Exercise

運動療法

What is Exercise Therapy

透析運動療法とは

透析中の限られた時間を活かし、筋力と体力を維持する運動プログラムです。

透析患者様は日頃から食事制限や体重制限が必要であり、この制限を続けていると体力・筋力は急速に低下するため、運動はとても重要になります。

透析中に下半身を中心とした、安全かつ効果的な運動を取り入れることで筋力を維持し、転倒予防やQOLの向上も期待できます。

Why Exercise

なぜ透析中の運動が必要なのか

ベッド上での安静は筋肉に重力がかからないため、この期間が長いと筋力がどんどん低下し、1週間で20%、3ヵ月以上では不可逆的な低下が起こっていきます。透析中はこのようにベッドレストの状態となるため、4時間透析の場合で考えると——

4時間 × 3回 / 週 12時間 週あたりベッドレスト
年間で 26日 脱力状態が続く計算

また、1回の透析でハーフマラソンと同等ほどのエネルギーを消費し、運動耐用能も透析患者様は健常者の約半分しかないともいわれているため、食事制限や体重制限を行うことで需要と供給のバランスが崩れ栄養状態の悪化や炎症、内分泌異常など様々な悪循環に繋がります。

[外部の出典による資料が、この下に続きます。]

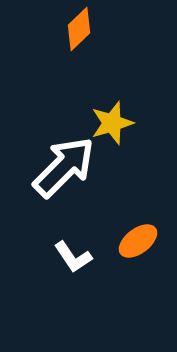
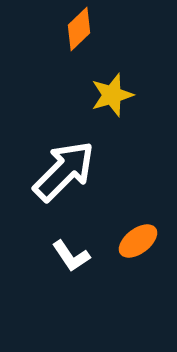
yellow star: moved 28 px up
white arrow: moved 4 px down
white L-shape: moved 2 px left, 1 px up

これに加え、ご自宅でも倦怠感や血圧の低下などにより安静の機会が増えてしまうため、透析患者様の筋肉は減りやすくなっています

※ 運動耐用能:個人が運動に耐えられる最大能力

Flow

透析運動療法の流れ

定期的な運動の評価を行い、現状の成果を患者様へお伝えします。これからの目標設定や、運動継続の障壁を確認し、患者様が前向きに運動を取り組めるようサポートしています。

Programs

運動療法の取り組み

透析中のベッド上で、無理なく続けられる4種類のメニューを取り入れています。

ゴムバンドを使った下半身のストレッチ(透析中ベッド上で実施)

ゴムバンドによるストレッチ

下半身を中心に、ループバンドを使って筋肉をやさしく伸ばします。

エアロバイクを使った有酸素運動(透析中ベッド上で実施)

エアロバイク運動

ベッドサイドの専用バイクで、有酸素運動を行います。

フィジオロールを使った自重運動(透析中ベッド上で実施)

フィジオロールでの自重運動

フィジオロール(バランスボール)を使い、自重で筋肉を鍛えます。

SIXPADを使った電気刺激による筋トレ(透析中ベッド上で実施)

SIXPADでの電気刺激

電気刺激(EMS)で、寝たままでも筋肉を効果的に刺激します。

透析運動療法はすぐに実感できるものではなく、長期的な継続が必要なものです。「体力を維持すること」「運動を継続すること」は生命予後を大きく改善させることが報告されていますが、自覚症状の変化がみられなかったり、運動することによる疲れなど中断したくなる出来事も出てくるかと思います。

しかし、日常生活を送るうえで、筋力や体力の低下は、入院を転機に通院困難になる可能性が高くなります。当クリニックの透析運動療法を通して、ただ長生きではなく、元気でいられる長生きを目指していただきたい!と思っております。